-- DATA follows --

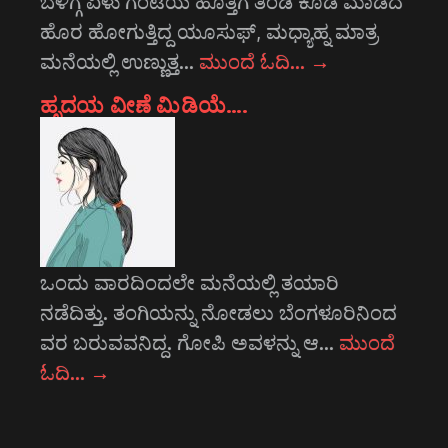
ಬೆಳಿಗ್ಗೆ ಏಳು ಗಂಟೆಯ ಹೊತ್ತಿಗೆ ತಿಂಡಿ ಕೂಡ ಮಾಡದೆ
ಹೊರ ಹೋಗುತ್ತಿದ್ದ ಯೂಸುಫ್, ಮಧ್ಯಾಹ್ನ ಮಾತ್ರ
ಮನೆಯಲ್ಲಿ ಉಣ್ಣುತ್ತ…
ಮುಂದೆ ಓದಿ…
→
ಹೃದಯ ವೀಣೆ ಮಿಡಿಯೆ….
ಒಂದು ವಾರದಿಂದಲೇ ಮನೆಯಲ್ಲಿ ತಯಾರಿ
ನಡೆದಿತ್ತು. ತಂಗಿಯನ್ನು ನೋಡಲು ಬೆಂಗಳೂರಿನಿಂದ
ವರ ಬರುವವನಿದ್ದ. ಗೋಪಿ ಅವಳನ್ನು ಆ…
ಮುಂದೆ
ಓದಿ…
→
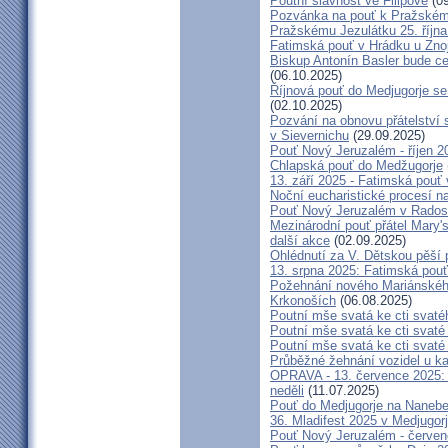
Poutní slavnost ve Filipově
(09
Pozvánka na pouť k Pražském
Pražskému Jezulátku 25. říjn
Fatimská pouť v Hrádku u Znoj
Biskup Antonín Basler bude ce
(06.10.2025)
Říjnová pouť do Medjugorje se
(02.10.2025)
Pozvání na obnovu přátelství 
v Sievernichu
(29.09.2025)
Pouť Nový Jeruzalém - říjen 2
Chlapská pouť do Medžugorje
13. září 2025 - Fatimská pouť
Noční eucharistické procesí n
Pouť Nový Jeruzalém v Radost
Mezinárodní pouť přátel Mary'
další akce
(02.09.2025)
Ohlédnutí za V. Dětskou pěší 
13. srpna 2025: Fatimská pou
Požehnání nového Mariánského 
Krkonoších
(06.08.2025)
Poutní mše svatá ke cti svaté
Poutní mše svatá ke cti svat
Poutní mše svatá ke cti svat
Průběžné žehnání vozidel u ka
OPRAVA - 13. července 2025: 
neděli
(11.07.2025)
Pouť do Medjugorje na Nanebe
36. Mladifest 2025 v Medjugorj
Pouť Nový Jeruzalém - červe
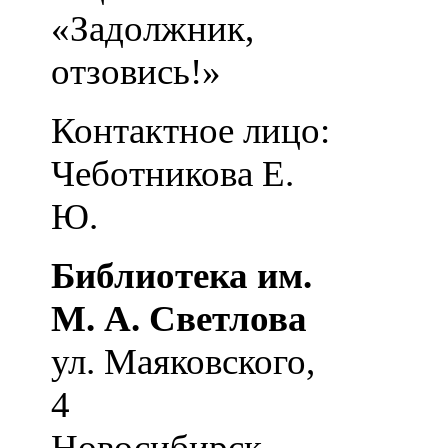
«Задолжник,
отзовись!»
Контактное лицо:
Чеботникова Е.
Ю.
Библиотека им.
М. А. Светлова
ул. Маяковского,
4
Новосибирск
,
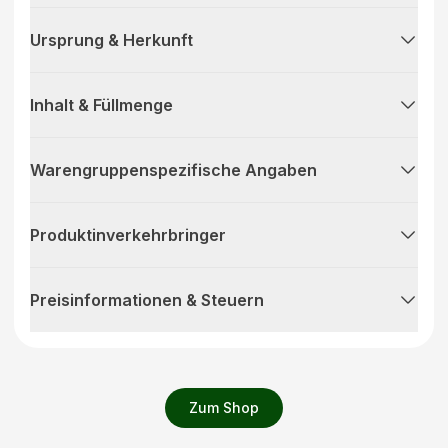
Ursprung & Herkunft
Inhalt & Füllmenge
Warengruppenspezifische Angaben
Produktinverkehrbringer
Preisinformationen & Steuern
Zum Shop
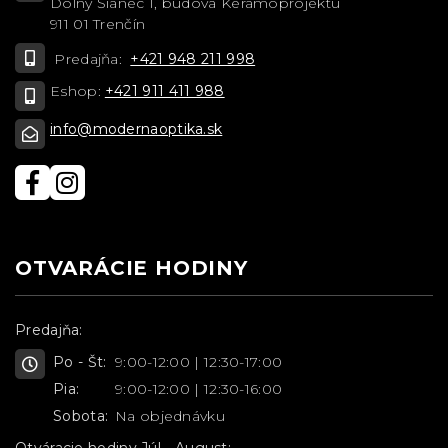
Dolný Šianec 1, budova Keramoprojektu
911 01 Trenčín
Predajňa:
+421 948 211 998
Eshop:
+421 911 411 988
info@modernaoptika.sk
OTVARÁCIE HODINY
Predajňa:
Po - Št:
9:00-12:00 | 12:30-17:00
Pia:
9:00-12:00 | 12:30-16:00
Sobota:
Na objednávku
Otváracie hodiny Júl - August:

-- DATA concluded --

- **WORK ORDER**: Using the entries above, copy out all lines that contain the string "Nový".

- **SOLUTION FOR THIS PROBLEM**:
Pouť Nový Jeruzalém - říjen 2
Pouť Nový Jeruzalém v Radost
Pouť Nový Jeruzalém - červe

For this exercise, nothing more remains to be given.